◆ Exercise description ◆
Tally the lines in the listing below that contain "artiste" and report the tally alone.

===== Data supplied =====

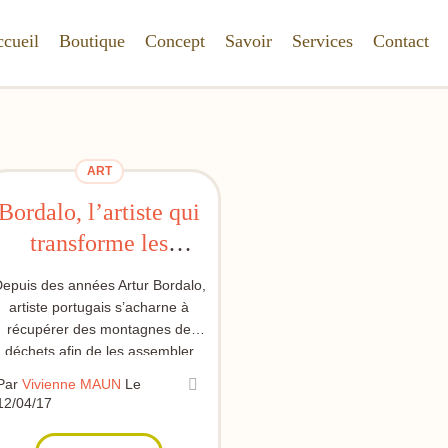
cueil
Boutique
Concept
Savoir
Services
Contact
ART
Bordalo, l’artiste qui
transforme les
déchets en animaux
epuis des années Artur Bordalo,
artiste portugais s’acharne à
récupérer des montagnes de
déchets afin de les assembler
pour redonner naissance à des
Par
Vivienne MAUN
Le
sculptures monumentales.
12/04/17
Résultat, il ne cesse d’alerter le
monde sur l’insoutenable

=====

◆ Task response ◆
2